Do you feel your work relates in any way to the Wisconsin Idea? If so, please describe how.
Yes, I believe my work aligns with the Wisconsin Idea. My research is designed not only to advance scientific understanding, but also to translate that knowledge into practical tools that can benefit agriculture, environmental management, and society more broadly. For example, my work on knowledge-guided machine learning aims to improve decision-making in areas such as crop production and methane emissions, helping stakeholders, from farmers to policymakers, make more informed and sustainable choices. More broadly, I view my role as bridging fundamental science and real-world application, ensuring that advances in AI and ecosystem science extend beyond academia and contribute to solving pressing societal challenges.

What’s something interesting about your area of expertise that you can share that will make us sound smarter at parties?

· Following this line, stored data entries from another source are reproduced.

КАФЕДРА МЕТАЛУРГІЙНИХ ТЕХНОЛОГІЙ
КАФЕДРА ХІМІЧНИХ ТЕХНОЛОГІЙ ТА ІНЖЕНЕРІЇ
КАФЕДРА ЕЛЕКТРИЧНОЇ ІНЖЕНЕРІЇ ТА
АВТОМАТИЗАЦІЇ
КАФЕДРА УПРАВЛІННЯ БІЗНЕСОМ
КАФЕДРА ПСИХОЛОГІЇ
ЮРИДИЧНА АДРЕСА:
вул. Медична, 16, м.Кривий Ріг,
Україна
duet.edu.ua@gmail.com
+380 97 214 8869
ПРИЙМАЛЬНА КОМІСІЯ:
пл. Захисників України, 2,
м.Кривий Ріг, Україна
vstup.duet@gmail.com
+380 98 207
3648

One interesting fact is that carbon dioxide is not the only important greenhouse gas, methane (CH₄) is actually about 30 times more potent than CO₂ over a 100-year period. It is typically produced under low-oxygen conditions, such as in wetlands, and then released into the atmosphere. A surprising discovery from recent field studies is that trees themselves can act as major pathways for methane emissions. In one study in the Peruvian Amazon, researchers placed chambers on tree stems and found that methane emissions from the stems could be more than 1,000 times higher than emissions directly from the surrounding soil. This happens because trees can transport methane produced in waterlogged soils through their internal vascular systems and release it into the atmosphere. It is a good reminder that even familiar ecosystems can have hidden processes that significantly affect the global climate system.

What are your hobbies and other interests?

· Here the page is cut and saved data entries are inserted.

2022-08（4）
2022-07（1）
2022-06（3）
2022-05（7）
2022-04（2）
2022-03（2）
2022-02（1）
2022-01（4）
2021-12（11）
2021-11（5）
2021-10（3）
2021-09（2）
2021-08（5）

In my free time, I enjoy a mix of outdoor and indoor activities. I like swimming, hiking, and cycling as my main sports, and swimming has been especially important since living in the Midwest, where long winters often call for indoor activities. I also have a strong interest in food—I enjoy exploring different cuisines and experimenting with cooking myself. In addition, I like science fiction and video games, particularly strategy-based games, which I find both relaxing and intellectually engaging.